After grudgingly following through with earning my degree, I now contemplate what I want and while I know reconnecting with one’s language can be a struggle, I remind anyone reading this that it’s never the wrong thing to do. In a way, my life course has come full-circle and I am currently enrolled in an adult immersion program.

It has become very rewarding because I realize that I love learning new things and that coincides with my capacity to enjoy life. In an echo of my earlier love of reading and learning new words in English, it’s like a clogged dam has slowly given way to clear, running water and I can pursue something with single-minded purpose because I want to do it and consider it a fine first step on the road to self-love and meaningful involvement within my community.

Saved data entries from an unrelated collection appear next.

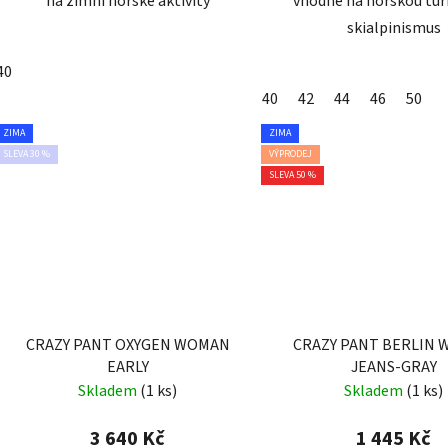
na zimní horské aktivity
vhodné na horskou turi
skialpinismus
40
40
42
44
46
50
ZIMA
ZIMA
SLEVA 30 %
VÝPRODEJ
SLEVA 50 %
CRAZY PANT OXYGEN WOMAN
CRAZY PANT BERLIN
EARLY
JEANS-GRAY
Skladem
(1 ks)
Skladem
(1 ks)
3 640 Kč
1 445 Kč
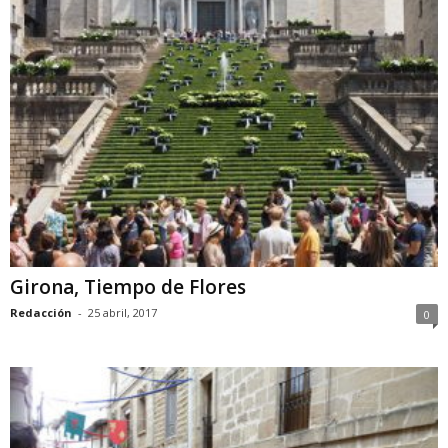
Girona, Tiempo de Flores
Redacción
-
25 abril, 2017
0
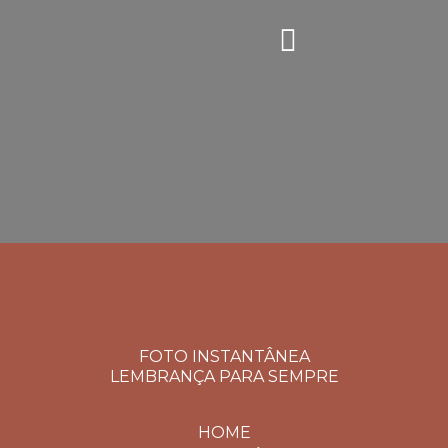
FOTO INSTANTÂNEA
LEMBRANÇA PARA SEMPRE
HOME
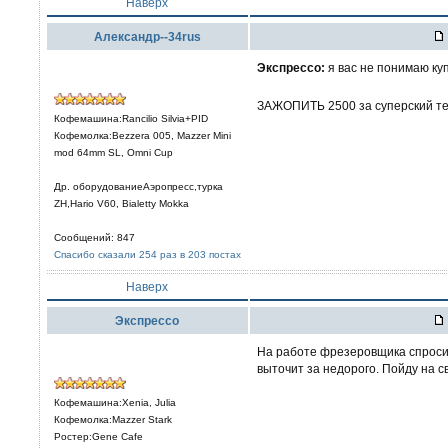
Наверх
Александр--34rus
Экспрессо:
я вас не понимаю куп
ЗАЖОПИТЬ 2500 за суперский те
Кофемашина:Rancilio Silvia+PID
Кофемолка:Bezzera 005, Mazzer Mini
mod 64mm SL, Omni Cup
Др. оборудованиеАэропресс,турка
ZH,Hario V60, Bialetty Mokka
Сообщений: 847
Спасибо сказали 254 раз в 203 постах
Наверх
Экспрессо
На работе фрезеровщика спросил,
выточит за недорого. Пойду на св
Кофемашина:Xenia, Julia
Кофемолка:Mazzer Stark
Ростер:Gene Cafe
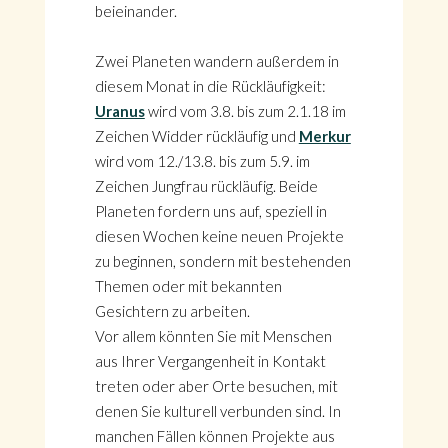
beieinander.
Zwei Planeten wandern außerdem in
diesem Monat in die Rückläufigkeit:
Uranus
wird vom 3.8. bis zum 2.1.18 im
Zeichen Widder rückläufig und
Merkur
wird vom 12./13.8. bis zum 5.9. im
Zeichen Jungfrau rückläufig. Beide
Planeten fordern uns auf, speziell in
diesen Wochen keine neuen Projekte
zu beginnen, sondern mit bestehenden
Themen oder mit bekannten
Gesichtern zu arbeiten.
Vor allem könnten Sie mit Menschen
aus Ihrer Vergangenheit in Kontakt
treten oder aber Orte besuchen, mit
denen Sie kulturell verbunden sind. In
manchen Fällen können Projekte aus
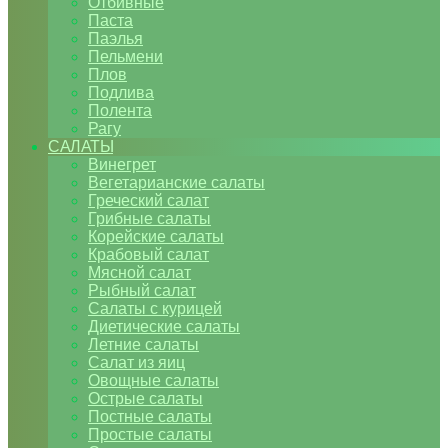
Отбивные
Паста
Паэлья
Пельмени
Плов
Подлива
Полента
Рагу
САЛАТЫ
Винегрет
Вегетарианские салаты
Греческий салат
Грибные салаты
Корейские салаты
Крабовый салат
Мясной салат
Рыбный салат
Салаты с курицей
Диетические салаты
Летние салаты
Салат из яиц
Овощные салаты
Острые салаты
Постные салаты
Простые салаты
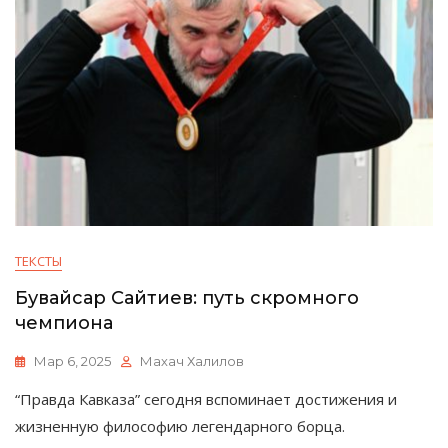
ТЕКСТЫ
Бувайсар Сайтиев: путь скромного
чемпиона
Мар 6, 2025
Махач Халилов
“Правда Кавказа” сегодня вспоминает достижения и
жизненную философию легендарного борца.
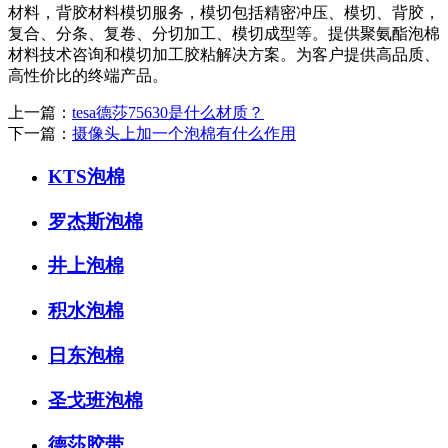
材料，背胶材料模切服务，模切包括精密冲压、模切、背胶，
复合、分条、复卷、分切加工、模切成型等。提供聚氨酯泡棉
材料技术咨询和模切加工胶粘解决方案。为客户提供高品质、
高性价比的终端产品。
上一篇：
tesa德莎75630是什么材质？
下一篇：
摄像头上加一个泡棉有什么作用
KTS泡棉
罗杰斯泡棉
井上泡棉
积水泡棉
日东泡棉
圣戈班泡棉
德莎胶带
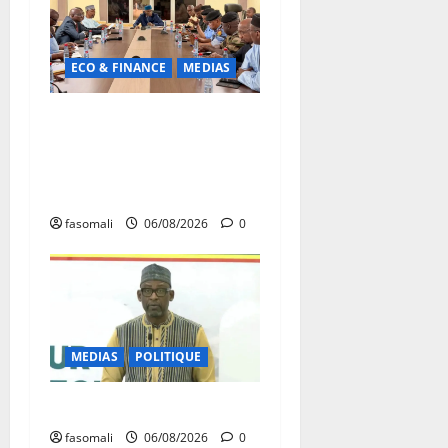
ECO & FINANCE
MEDIAS
Hydrocarbures : plus de
32,5 millions de litres
réceptionnés à Bamako en
une semaine
fasomali
06/08/2026
0
MEDIAS
POLITIQUE
Diplomatie : calme précaire
fasomali
06/08/2026
0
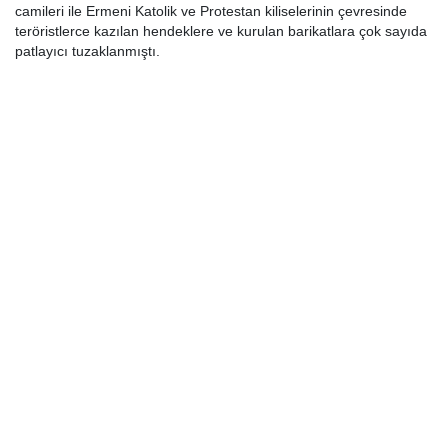
camileri ile Ermeni Katolik ve Protestan kiliselerinin çevresinde
teröristlerce kazılan hendeklere ve kurulan barikatlara çok sayıda
patlayıcı tuzaklanmıştı.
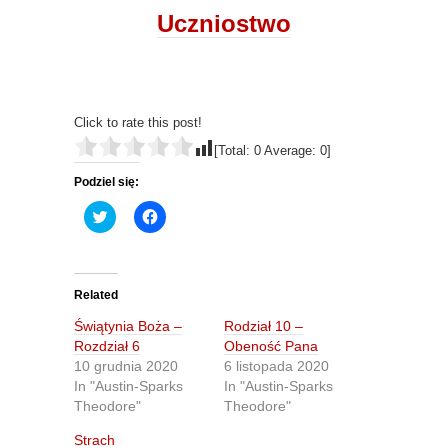
Uczniostwo
Click to rate this post!
[Total:
0
Average:
0
]
Podziel się:
C
C
l
l
i
i
c
c
k
k
t
t
o
o
Related
s
s
h
h
Świątynia Boża –
Rodział 10 –
a
a
r
r
Rozdział 6
Obeność Pana
e
e
10 grudnia 2020
6 listopada 2020
o
o
n
n
In "Austin-Sparks
In "Austin-Sparks
T
F
Theodore"
Theodore"
w
a
i
c
t
e
Strach
t
b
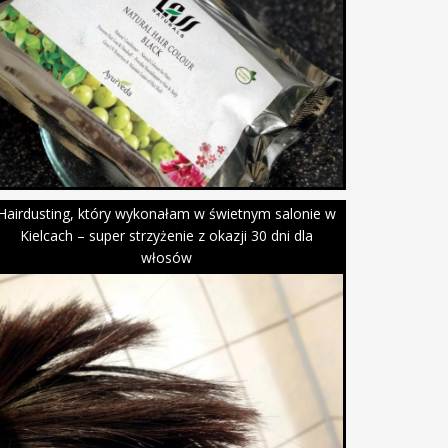
Hairdusting, który wykonałam w świetnym salonie w
Kielcach – super strzyżenie z okazji 30 dni dla
włosów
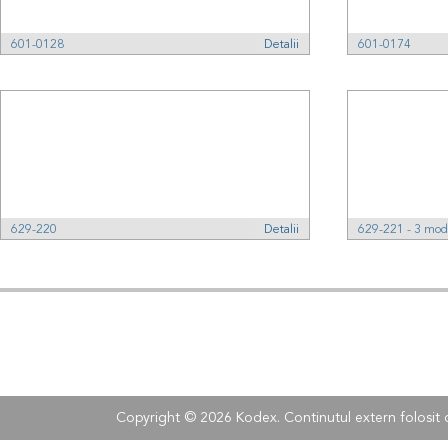
601-0128
Detalii
601-0174
629-220
Detalii
629-221 - 3 mod
Adresa:
Kodex
, Str.
Tel:
Fax:
+40 (0)21 210 73 73
+40 (0)21 2
Copyright © 2026 Kodex. Continutul extern folosit 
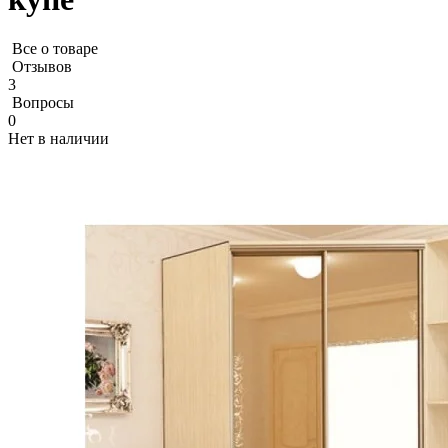
Все о товаре
Отзывов
3
Вопросы
0
Нет в наличии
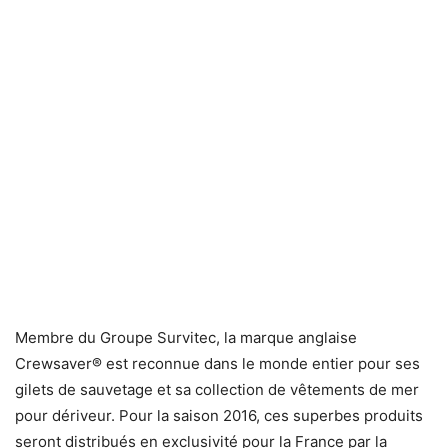
Membre du Groupe Survitec, la marque anglaise
Crewsaver® est reconnue dans le monde entier pour ses
gilets de sauvetage et sa collection de vêtements de mer
pour dériveur. Pour la saison 2016, ces superbes produits
seront distribués en exclusivité pour la France par la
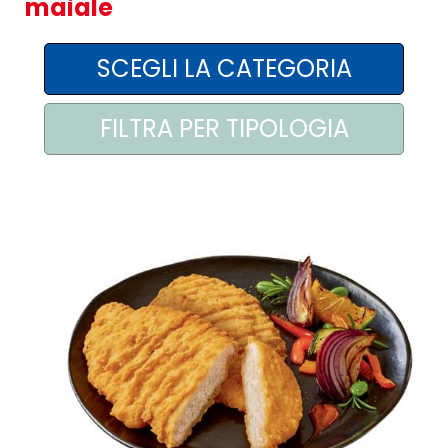
maiale
AREA AGENTI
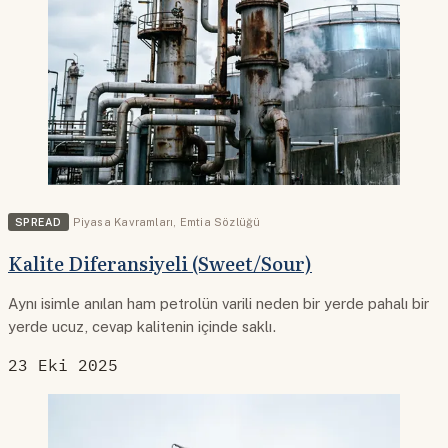
SPREAD
Piyasa Kavramları
,
Emtia Sözlüğü
Kalite Diferansiyeli (Sweet/Sour)
Aynı isimle anılan ham petrolün varili neden bir yerde pahalı bir
yerde ucuz, cevap kalitenin içinde saklı.
23 Eki 2025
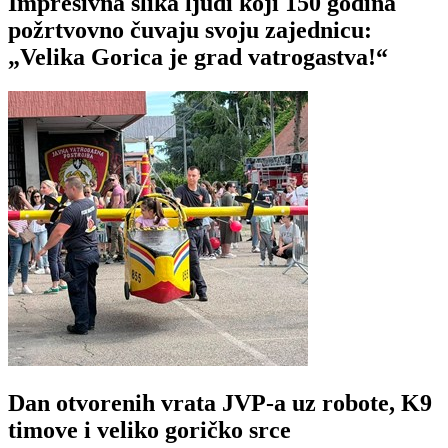
Impresivna slika ljudi koji 150 godina
požrtvovno čuvaju svoju zajednicu:
„Velika Gorica je grad vatrogastva!“
Dan otvorenih vrata JVP-a uz robote, K9
timove i veliko goričko srce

If there is anything I want to impress upon the reader by sharing my own experiences and several unique elements of Kanien’kéha, it’s that reconnecting with your language and community is an act of self-love and words change you. Take for example, any negative thing anyone has ever said to you that might have negatively affected you and consider the implications for positive growth that other words in other languages might present for those who are willing to seek them. Every language presents a world of meaningful expression derived from the beliefs and teachings of our ancestors, and as Onkwehón:we (Real people), there is always something there for someone who is willing to look.